According to the ancient philosopher (and my own imperfect memory), a tragedy is the story of a better-than-average man that, because of a grave error in judgment, falls from a high place in life to a very low one. Witnessing this terrible development of events, the audience is expected to experience two principle emotions: pity, because they feel bad for the man whose luck has changed, and fear, because they realize that this same fate could easily befall themselves. The irony, of course, is quite clearly at hand.

Aristotle was right
Today, we stand on our distant shores observing the Greek tragedy, counting ourselves lucky because of the relative stability that still pervades our institutions, our currency, and our streets. But the emotion we should really be feeling at this moment is fear. You see, starting from the very day budget cuts were authorized, Greece took its first steps in the right direction, steps that involve curtailing vast entitlement programs and reining in massive budgetary shortfalls, steps that the U.S. knows are necessary, but has and will continue to put off for as long as is humanly possible. This is why I am envious, and this is why we should all be scared.

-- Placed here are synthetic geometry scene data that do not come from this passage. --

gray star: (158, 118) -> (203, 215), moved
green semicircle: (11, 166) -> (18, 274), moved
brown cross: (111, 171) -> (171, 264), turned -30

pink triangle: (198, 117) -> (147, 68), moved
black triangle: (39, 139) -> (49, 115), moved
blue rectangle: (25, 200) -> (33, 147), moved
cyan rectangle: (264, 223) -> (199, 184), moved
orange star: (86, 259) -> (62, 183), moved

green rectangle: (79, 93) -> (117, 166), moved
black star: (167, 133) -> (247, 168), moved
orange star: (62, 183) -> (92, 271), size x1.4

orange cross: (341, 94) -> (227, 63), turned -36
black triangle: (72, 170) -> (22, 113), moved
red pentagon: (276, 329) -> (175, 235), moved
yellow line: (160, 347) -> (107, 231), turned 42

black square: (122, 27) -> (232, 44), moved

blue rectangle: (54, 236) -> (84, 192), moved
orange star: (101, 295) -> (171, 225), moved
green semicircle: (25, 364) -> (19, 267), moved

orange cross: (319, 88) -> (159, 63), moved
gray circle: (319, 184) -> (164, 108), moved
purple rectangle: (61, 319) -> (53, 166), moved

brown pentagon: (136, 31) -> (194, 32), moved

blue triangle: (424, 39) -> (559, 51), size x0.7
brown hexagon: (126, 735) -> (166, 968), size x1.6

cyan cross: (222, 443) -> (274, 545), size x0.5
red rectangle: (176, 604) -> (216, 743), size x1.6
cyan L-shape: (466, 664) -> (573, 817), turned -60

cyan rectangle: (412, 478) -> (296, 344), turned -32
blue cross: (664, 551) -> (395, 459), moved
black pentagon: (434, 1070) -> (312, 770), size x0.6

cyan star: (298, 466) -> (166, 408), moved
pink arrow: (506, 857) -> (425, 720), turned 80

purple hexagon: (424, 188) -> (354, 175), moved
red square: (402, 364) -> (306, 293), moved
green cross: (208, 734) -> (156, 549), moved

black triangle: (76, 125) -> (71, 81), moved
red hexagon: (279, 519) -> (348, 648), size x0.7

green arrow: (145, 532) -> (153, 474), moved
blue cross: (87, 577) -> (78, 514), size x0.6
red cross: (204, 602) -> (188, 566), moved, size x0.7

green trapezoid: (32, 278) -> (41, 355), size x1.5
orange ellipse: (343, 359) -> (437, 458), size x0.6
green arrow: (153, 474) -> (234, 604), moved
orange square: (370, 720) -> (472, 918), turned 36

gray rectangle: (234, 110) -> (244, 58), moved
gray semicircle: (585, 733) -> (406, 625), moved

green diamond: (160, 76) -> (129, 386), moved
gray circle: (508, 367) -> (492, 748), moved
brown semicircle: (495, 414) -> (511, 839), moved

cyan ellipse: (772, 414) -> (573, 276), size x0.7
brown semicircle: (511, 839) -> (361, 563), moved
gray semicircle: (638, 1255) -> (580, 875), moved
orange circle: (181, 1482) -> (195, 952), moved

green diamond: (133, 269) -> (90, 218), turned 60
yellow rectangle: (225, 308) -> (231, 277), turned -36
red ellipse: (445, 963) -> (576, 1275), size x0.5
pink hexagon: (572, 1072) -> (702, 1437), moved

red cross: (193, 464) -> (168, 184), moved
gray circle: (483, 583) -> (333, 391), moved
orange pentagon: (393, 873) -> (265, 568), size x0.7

Not unlike leaders in other parts of the world, leaders in the U.S. are a short-sighted bunch, much more concerned with being reelected than actually making good decisions. Consistent as most politicians are in the department, my guess is that our leadership will not be taking a hint from the Greeks. We will not bite our collective lips, do what's best for the country, and take a machete to our national budget. Still unaware that carrying massive financial obligations over sustained periods of time creates bad things, our politicians prefer to bury their heads in the sand and maintain the status quo, because that's what the public supposedly wants. What our leaders fail to consider is that the status quo as it stands today cannot be held into infinity. Believing that it can is naivety at best and dreadful maliciousness at worst.

It's on us
It is important to note that Greek politicians deserve little admiration in this situation. Rather than pursue these measures proactively, the Greeks have had great measures of austerity thrust upon them by a larger monetary force that offered no realistic alternative. But, once again, I am actually somewhat envious of their situation.

The European Union's strong-arm tactics actually made the difficult, but necessary, process of cutting the Greek national budget quite a bit more palatable for the officials involved. Rather than accuse each other of bloody murder, Greek politicians can save face and forever pass the blame onto those greedy Germans. This is an advantage that Americans do not have. With our super-power role in the world and the dollar's status as the globe's currency of choice, the buck, so to speak, starts and stops here. No one will force us to make these changes.

Ironically, because of our vast strength, our nation's blindness may last until the very day that there's no more demand left for yet another T-bill or another cent of our ever-expanding debt. Only then will we see just how far we've come, after all faith in the system has already been lost. The question I ask is this: Why on earth would we not want to make these decisions on our own terms rather than at the mercy of unhappy creditors who may be eagerly anticipating such a moment of weakness?

Make the tough decision
I come at this argument not from the perspective of a politician on a pulpit or an economist with an axe to grind, but merely as an investor who studies balance sheets with great intent. What I know is that we are currently spending at rates that are unsustainable. Our deficits are large and increasing. Our national debt is expanding at a rate that is historically death-defying. Our entitlement programs are dangerously underfunded even as the strain upon them grows. We have a bad problem, and we're just making it worse.

Let me say also that I am not some far-flung Austrian economist, prophesying doom, seizing up bags of grain and bars of gold. Some level of debt is a good thing, especially for a country with so much relative strength. But, there are limits to such a system. There is a point at which the system breaks. The time has come to at least begin to address the issues that will eventually cripple this country. Once a system like ours, one that is based on the full faith and credit of the government, is broken, it is not easily repaired, if at all.

The Foolish bottom line
What we need is our own great measures of austerity. We need them today. In order to properly structure this nation for future success, we need to make a few tough decisions now. Unhappy as this may make the greater public and those seeking reelection in November, I crave it. Like Greece and many other nations out there, it's time to bite the bullet. With a projected national deficit this year of $1.5 trillion and an existing debt of $13 trillion, the time is now.